Но пиво все не несли. Через десять минут я сбегал к бармену, и тот с деловым видом повторно принял заказ. А еще через десять минут официантка, проходя мимо, бросила на ходу, что, мол, все, заведение закрыто. Снова обратился к бармену. Но выражение лица у него было уже другое — принципиальное. А вердикт — окончательным: «Мы закрыты. Пива вам не нальем». При этом он еще кому-то (может быть, себе) налил виски. «Но кого-то же вы еще угощаете...» — возмутился я. Бармен посмотрел с презрением: «Это не ваше дело». Я спросил его имя, пообещал пожаловаться хозяину заведения. Сначала он проигнорировал мой вопрос, потом гордо сообщил имя и фамилию: «Владимир. Бармен».

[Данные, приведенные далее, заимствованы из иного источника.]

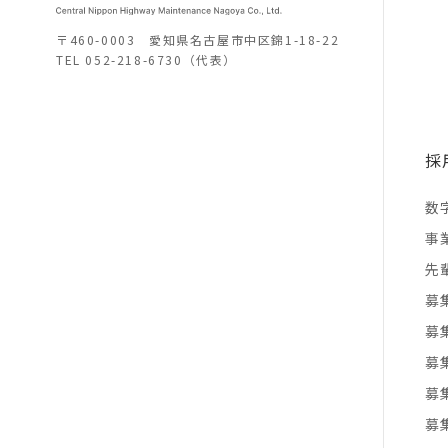
〒460-0003 愛知県名古屋市中区錦1-18-22
TEL
052-218-6730（代表）
採
数
事
先
募
募
募
募
募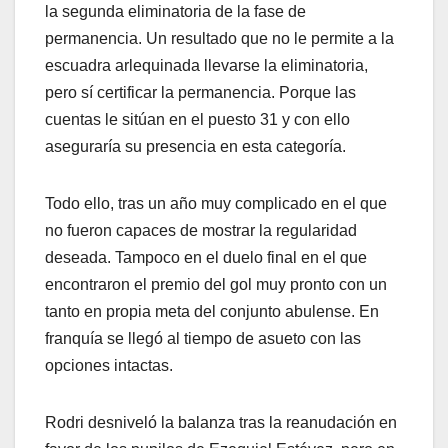
la segunda eliminatoria de la fase de
permanencia. Un resultado que no le permite a la
escuadra arlequinada llevarse la eliminatoria,
pero sí certificar la permanencia. Porque las
cuentas le sitúan en el puesto 31 y con ello
aseguraría su presencia en esta categoría.
Todo ello, tras un año muy complicado en el que
no fueron capaces de mostrar la regularidad
deseada. Tampoco en el duelo final en el que
encontraron el premio del gol muy pronto con un
tanto en propia meta del conjunto abulense. En
franquía se llegó al tiempo de asueto con las
opciones intactas.
Rodri desniveló la balanza tras la reanudación en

Его голос показался мне до боли знакомым...
Я понял, что здесь нам не светит даже стакан воды, молись мы хоть на коленях перед всем персоналом. Субботняя ночь в центре самого крупного города Европы...
Но делать нечего. В расположенной неподалеку таджикской забегаловке (там нам не отказали ни в пиве, ни в закуске) мы попытались осмыслить произошедшее. Может, и бармен, и официантки в этом спортбаре были ярыми болельщиками «Дортмунда» и обиделись, что я слишком громко орал «Тооооор!», когда баварцы забили решающий мяч? Или они вообще футбольные суперпатриоты, с самого начала обиженные необходимостью обслуживать болельщиков каких-то тевтонских клубов? Но один из моих друзей лишь рассмеялся: «Какие-то теории заговоров. В этом баре однажды официантка при мне огрызалась даже хозяину».
...А голос бармена Владимира я часто слышал в Москве еще при советской власти. Это голос продавщиц 1991 года, голос властителей дефицита, привыкший жестко ставить бесправного клиента на место. Прошло больше двадцати лет, Москва изменилась, сильно разбогатела, но желания трудиться не особо прибавилось. Не только на стройках, во дворах, но и в кафе мне гораздо чаще встречаются среднеазиаты, молдаване да кавказцы, чем высокие голубоглазые блондины. Однако дело, мне кажется, не в сказочной «русской лени». И в Берлине бывают ленивые официанты. Но они не умеют так хамить. А в голосах детей российского капитализма то и дело всплывают интонации товарища Шарикова из фильма «Собачье сердце».
Общаясь с представителями нового российского поколения, я испытываю дежа вю встречи с советским человеком. И дело не только в хамящих барменах, а скорее в том, что клиенты, народ в целом все это терпит. Советское терпение!
Удивительно, как, несмотря на всяческие электронные записи в детские поликлиники, мамы, папы да бабушки умудряются устраивать там длинные живые очереди и удивляются, когда меня, чужака, это возмущает. Стоят смирно, пересчитывают свои места. Может, советское терпение позволяет стоически воспринимать и полусуточные пробки на дорогах как кульминацию уже постсоветских очередей?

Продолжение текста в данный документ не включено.